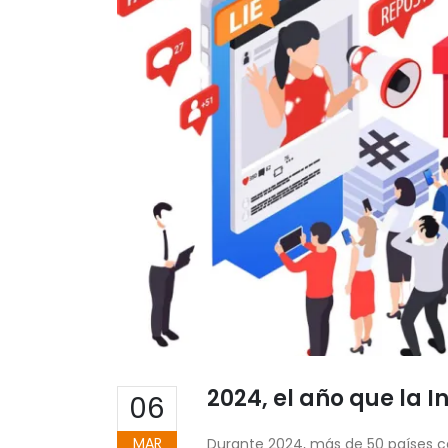
2024, el año que la I
06
MAR
Durante 2024, más de 50 países ce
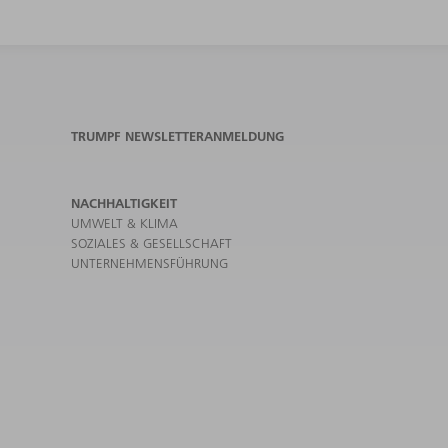
TRUMPF NEWSLETTERANMELDUNG
NACHHALTIGKEIT
UMWELT & KLIMA
SOZIALES & GESELLSCHAFT
UNTERNEHMENSFÜHRUNG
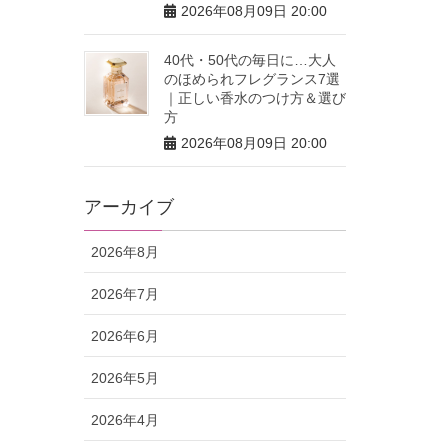
2026年08月09日 20:00
40代・50代の毎日に…大人
のほめられフレグランス7選
｜正しい香水のつけ方＆選び
方
2026年08月09日 20:00
アーカイブ
2026年8月
2026年7月
2026年6月
2026年5月
2026年4月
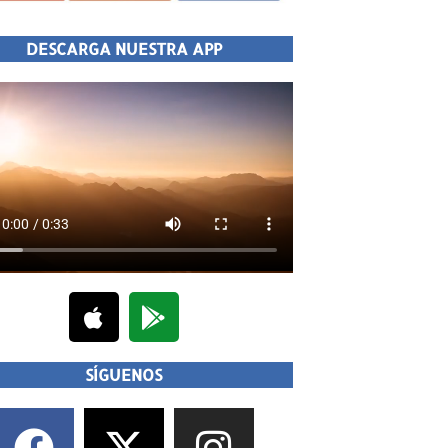
DESCARGA NUESTRA APP
SÍGUENOS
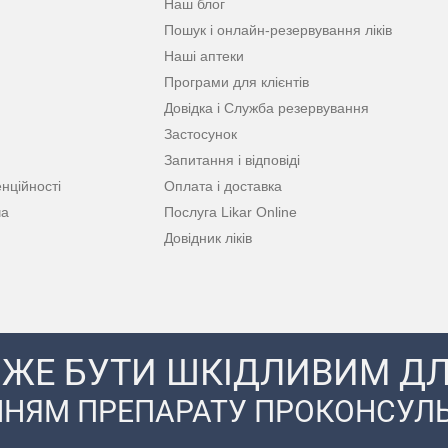
Наш блог
Пошук і онлайн-резервування ліків
Наші аптеки
Програми для клієнтів
Довідка і Служба резервування
Застосунок
Запитання і відповіді
нційності
Оплата і доставка
ча
Послуга Likar Online
Довідник ліків
ЖЕ БУТИ ШКІДЛИВИМ ДЛ
НЯМ ПРЕПАРАТУ ПРОКОНСУЛЬ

------

AIM OF THE TASK -
Copy exactly, and copy nothing else: the lines from the one containing "Durante 2024, más de 50 países ce" through the end of the data, both ends included, with pictures left out.

EXERCISE OUTPUT -
Durante 2024, más de 50 países ce
TRUMPF NEWSLETTERANMELDUNG
NACHHALTIGKEIT
UMWELT & KLIMA
SOZIALES & GESELLSCHAFT
UNTERNEHMENSFÜHRUNG
2026年08月09日 20:00
40代・50代の毎日に…大人
のほめられフレグランス7選
｜正しい香水のつけ方＆選び
方
2026年08月09日 20:00
アーカイブ
2026年8月
2026年7月
2026年6月
2026年5月
2026年4月
DESCARGA NUESTRA APP
SÍGUENOS
Наш блог
Пошук і онлайн-резервування ліків
Наші аптеки
Програми для клієнтів
Довідка і Служба резервування
Застосунок
Запитання і відповіді
нційності
Оплата і доставка
ча
Послуга Likar Online
Довідник ліків
ЖЕ БУТИ ШКІДЛИВИМ ДЛ
НЯМ ПРЕПАРАТУ ПРОКОНСУЛЬ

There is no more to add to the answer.